Si le modèle est plus complexe, il convient d'en préserver l'opérabilité,
notamment en gardant des sources de données accessibles et en limitant au
strict nécessaire les interventions de l'utilisateur dans la mécanique de
simulation.
C'est pour cela que le zonage et le fichier SIRENE restent des intrants
privilégiés, et que l'utilisateur viendra seulement préciser les objectifs qui sont
relatifs aux politiques publiques mises en place sur son territoire.
Sur la base des scénarios fixés par l'utilisateur,
les données socio-économiques renseignées et des mécanismes définis dans le modèle,
SILOGUES produit des indicateurs permettant de quantifier les contraintes
et moyens à mettre en œuvre pour atteindre les objectifs fixés
dans les politiques publiques.
Passons à présent à un exemple de mise en œuvre de l'outil SILOGUES,
dans lequel nous allons suivre les implications logistiques de la mutation
d'un territoire de Lyon, la Confluence.
La Confluence à Lyon est historiquement un territoire à caractère industriel et
logistique, dont l'équipement emblématique était le marché d'intérêt national.
Pour revaloriser le quartier dès 2005, des sites industriels et logistiques sont
reconvertis et le marché de gros est relocalisé en périphérie lointaine,
pour être remplacé par un pôle résidentiel, commercial et tertiaire.
Le projet se décline en deux phases d'aménagement.
La première phase, terminée en 2012, entame la reconversion du quartier
avec l'installation d'un important pôle commercial,
accompagnée de quelques immeubles tertiaires et d'habitations,
ainsi que la relocalisation du marché de gros.
La deuxième phase, prévue en 2025, quant à elle,
doit essentiellement accueillir des immeubles résidentiels et tertiaires,
ainsi que quelques commerces en socles actifs.
Ces changements ont eu et auront un effet extrêmement important sur la mobilité
des marchandises, tant à l'échelle du quartier que de la métropole de Lyon.
Nous nous proposons ici d'étudier par la modélisation, pour les différentes phases
du projet, les pratiques de transport de marchandises qui ont été,
sont et seront celles du quartier Confluence.
En étudiant le quartier avant sa reconfiguration en 1999,
après la livraison de la première phase en 2012, et en construisant deux scénarios
futurs en 2025, nous exposons ici l'impact de la reconfiguration du quartier,
au travers des pratiques de livraison et d'enlèvement desservant le quartier.

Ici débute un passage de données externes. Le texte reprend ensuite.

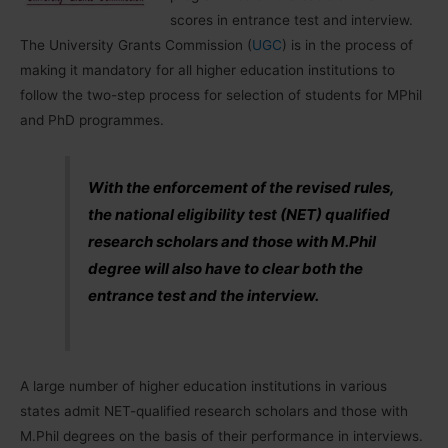
scores in entrance test and interview.
The University Grants Commission (
UGC
) is in the process of
making it mandatory for all higher education institutions to
follow the two-step process for selection of students for MPhil
and PhD programmes.
With the enforcement of the revised rules,
the national eligibility test (NET) qualified
research scholars and those with M.Phil
degree will also have to clear both the
entrance test and the interview.
A large number of higher education institutions in various
states admit NET-qualified research scholars and those with
M.Phil degrees on the basis of their performance in interviews.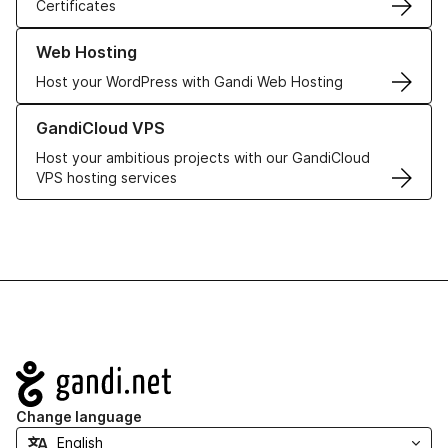
Certificates
Learn more about our Web Hosting solutions
Web Hosting
Host your WordPress with Gandi Web Hosting
Learn more about GandiCloud VPS
GandiCloud VPS
Host your ambitious projects with our GandiCloud
VPS hosting services
Navigation
Change language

Si le secteur du commerce de gros était prépondérant avant le départ du
marché d'intérêt national, il cède sa place aux services,
à l'artisanat et aux petits commerces qui font vivre le quartier.
Puis, en fonction des scénarios retenus, nous constatons des évolutions prévisibles
des pratiques de livraison pour le quartier Confluence.
Le scénario 1 prévoit ainsi le maintien de certaines activités de gros et
industrielles, encore présentes en 2012,
ainsi que la croissance due à la deuxième phase.
Quant au scénario 2, il s'inscrit dans une logique d'éviction totale des activités de
gros et industrielles restantes,
pour les remplacer par des activités de soutien à la population.
Il prend également en compte la croissance de la seconde phase.
Nous pouvons constater en 2025 un niveau d'activité variant assez fortement
selon les scénarios.
Si le scénario 2, le plus apaisé, implique une intensité de transport de
marchandises similaires à 2012, le scénario 1 impacte plus fortement le
quartier que la situation initiale de 1999.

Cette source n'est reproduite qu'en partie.